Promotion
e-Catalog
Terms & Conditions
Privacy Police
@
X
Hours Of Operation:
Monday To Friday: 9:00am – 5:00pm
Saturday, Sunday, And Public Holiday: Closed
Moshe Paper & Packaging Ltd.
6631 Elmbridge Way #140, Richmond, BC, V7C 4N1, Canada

Exercise objective » In the records above, find the line containing "Moshe Paper & Packaging Ltd." and print it and every later line exactly, through the last one.

Result »
Moshe Paper & Packaging Ltd.
6631 Elmbridge Way #140, Richmond, BC, V7C 4N1, Canada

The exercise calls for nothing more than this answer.